**Exercise:**
Look for "breadcrumb" in every line of the listing. Copy the lines that have it.

Source information START

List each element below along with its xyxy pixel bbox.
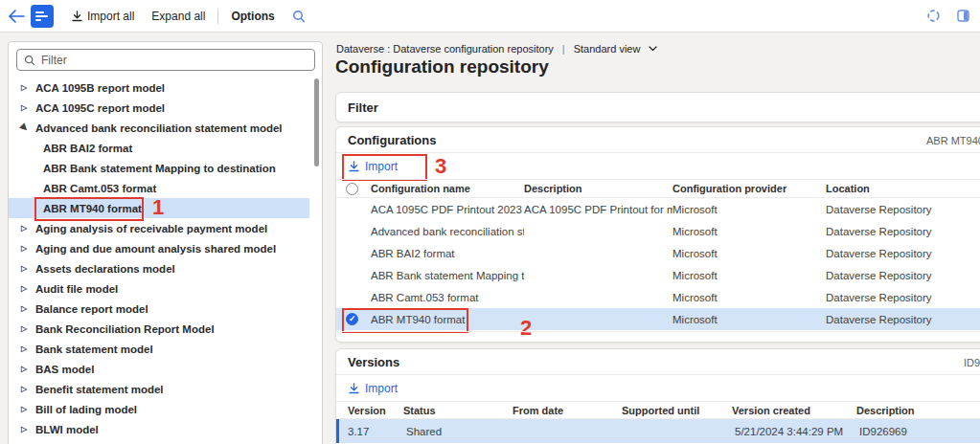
row-selected-checkbox[interactable] (346, 313, 358, 325)
view-selector[interactable]: Standard view (574, 43, 641, 55)
collapse-arrow-icon[interactable]: ▶ (19, 122, 30, 132)
version-row[interactable]: 3.17Shared5/21/2024 3:44:29 PMID926969 (336, 419, 980, 443)
expand-arrow-icon[interactable]: ▷ (21, 285, 27, 293)
tree-item[interactable]: ▷Aging analysis of receivable payment mo… (9, 218, 309, 238)
location-cell: Dataverse Repository (826, 226, 980, 237)
tree-item[interactable]: ▷Assets declarations model (9, 258, 309, 278)
tree-item[interactable]: ABR Camt.053 format (9, 178, 309, 198)
column-header[interactable]: Configuration name (371, 183, 524, 194)
tree-item[interactable]: ▷Bank statement model (9, 339, 309, 359)
expand-arrow-icon[interactable]: ▷ (21, 345, 27, 353)
column-header[interactable]: From date (513, 405, 622, 416)
tree-item-label: ABR Camt.053 format (43, 183, 156, 194)
tree-item[interactable]: ABR MT940 format1 (9, 198, 309, 218)
tree-item[interactable]: ▷Aging and due amount analysis shared mo… (9, 238, 309, 258)
filter-section-title: Filter (348, 100, 378, 115)
top-toolbar: Import all Expand all Options (0, 0, 980, 33)
model-tree: ▷ACA 1095B report model▷ACA 1095C report… (9, 78, 322, 444)
tree-item-label: ABR MT940 format (43, 203, 142, 214)
tree-item-label: ACA 1095B report model (35, 82, 165, 94)
tree-item[interactable]: ▷ACA 1095C report model (9, 98, 309, 118)
filter-section[interactable]: Filter (335, 92, 980, 122)
options-button[interactable]: Options (231, 10, 274, 23)
column-header[interactable]: Status (403, 405, 513, 416)
table-row[interactable]: ABR MT940 formatMicrosoftDataverse Repos… (336, 308, 980, 330)
table-row[interactable]: ABR BAI2 formatMicrosoftDataverse Reposi… (336, 242, 980, 264)
tree-item[interactable]: ▷BLWI model (9, 419, 309, 439)
expand-all-label: Expand all (151, 10, 205, 23)
tree-item-label: Balance report model (35, 303, 148, 315)
breadcrumb-separator: | (562, 43, 565, 55)
dynamics-app-icon[interactable] (956, 9, 970, 23)
import-all-label: Import all (87, 10, 134, 23)
toolbar-divider (217, 9, 218, 24)
column-header[interactable]: Version created (732, 405, 856, 416)
expand-arrow-icon[interactable]: ▷ (21, 265, 27, 273)
location-cell: Dataverse Repository (826, 314, 980, 325)
location-cell: Dataverse Repository (826, 270, 980, 281)
shapes-icon[interactable] (926, 9, 941, 23)
expand-arrow-icon[interactable]: ▷ (21, 84, 27, 92)
column-header[interactable]: Location (826, 183, 980, 194)
back-icon[interactable] (8, 10, 25, 23)
expand-all-button[interactable]: Expand all (151, 10, 205, 23)
annotation-number-3: 3 (435, 156, 446, 177)
tree-item[interactable]: ▷Audit file model (9, 278, 309, 299)
tree-item-label: ABR Bank statement Mapping to destinatio… (43, 163, 276, 174)
expand-arrow-icon[interactable]: ▷ (21, 325, 27, 333)
configurations-table-body: ACA 1095C PDF Printout 2023ACA 1095C PDF… (336, 198, 980, 330)
tree-item[interactable]: ▷Bank Reconciliation Report Model (9, 319, 309, 339)
expand-arrow-icon[interactable]: ▷ (21, 225, 27, 233)
expand-arrow-icon[interactable]: ▷ (21, 305, 27, 313)
tree-item[interactable]: ▷BAS model (9, 359, 309, 379)
tree-item-label: Benefit statement model (35, 384, 164, 395)
tree-item[interactable]: ABR Bank statement Mapping to destinatio… (9, 158, 309, 178)
configurations-table-header: Configuration nameDescriptionConfigurati… (336, 179, 980, 198)
config-name-cell: ACA 1095C PDF Printout 2023 (371, 204, 524, 215)
tree-item[interactable]: ▷Bill of lading model (9, 399, 309, 419)
tree-item[interactable]: ▷ACA 1095B report model (9, 78, 309, 98)
import-label: Import (365, 382, 398, 395)
tree-item[interactable]: ▶Advanced bank reconciliation statement … (9, 118, 309, 138)
sidebar-filter-input[interactable]: Filter (16, 49, 315, 71)
expand-arrow-icon[interactable]: ▷ (21, 406, 27, 413)
status-cell: Shared (406, 426, 515, 437)
description-cell: ACA 1095C PDF Printout for mai... (524, 204, 672, 215)
breadcrumb-path[interactable]: Dataverse : Dataverse configuration repo… (336, 43, 554, 55)
select-all-checkbox[interactable] (346, 183, 358, 195)
chevron-down-icon[interactable] (649, 46, 657, 52)
tree-item-label: Bank Reconciliation Report Model (35, 323, 215, 335)
column-header[interactable]: Supported until (622, 405, 732, 416)
provider-cell: Microsoft (672, 292, 826, 303)
table-row[interactable]: ACA 1095C PDF Printout 2023ACA 1095C PDF… (336, 198, 980, 220)
tree-item[interactable]: ▷Balance report model (9, 299, 309, 319)
column-header[interactable]: Version (336, 405, 403, 416)
expand-arrow-icon[interactable]: ▷ (21, 245, 27, 253)
toolbar-search-button[interactable] (292, 10, 306, 23)
column-header[interactable]: Description (856, 405, 980, 416)
configurations-title: Configurations (348, 133, 436, 147)
versions-import-button[interactable]: Import (349, 379, 398, 398)
versions-table-header: VersionStatusFrom dateSupported untilVer… (336, 401, 980, 419)
expand-arrow-icon[interactable]: ▷ (21, 366, 27, 373)
column-header[interactable]: Description (524, 183, 672, 194)
annotation-number-1: 1 (152, 197, 164, 218)
table-row[interactable]: ABR Bank statement Mapping t...Microsoft… (336, 264, 980, 286)
column-header[interactable]: Configuration provider (672, 183, 826, 194)
sitemap-menu-button[interactable] (31, 5, 54, 28)
versions-title: Versions (348, 355, 399, 369)
table-row[interactable]: ABR Camt.053 formatMicrosoftDataverse Re… (336, 286, 980, 308)
import-all-button[interactable]: Import all (72, 10, 134, 23)
sidebar-scrollbar-thumb[interactable] (314, 78, 319, 166)
tree-item[interactable]: ▷Cash Receipt Model (9, 439, 309, 444)
config-name-cell: ABR Bank statement Mapping t... (371, 270, 524, 281)
expand-arrow-icon[interactable]: ▷ (21, 426, 27, 433)
import-label: Import (365, 160, 398, 173)
configurations-import-button[interactable]: Import (349, 157, 398, 176)
expand-arrow-icon[interactable]: ▷ (21, 104, 27, 112)
tree-item[interactable]: ▷Benefit statement model (9, 379, 309, 399)
tree-item[interactable]: ABR BAI2 format (9, 138, 309, 158)
expand-arrow-icon[interactable]: ▷ (21, 386, 27, 393)
table-row[interactable]: Advanced bank reconciliation st...Micros… (336, 220, 980, 242)
download-icon (349, 161, 359, 172)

Source information END

**Result of this task:**
breadcrumb-separator: | (562, 43, 565, 55)
breadcrumb-path[interactable]: Dataverse : Dataverse configuration repo… (336, 43, 554, 55)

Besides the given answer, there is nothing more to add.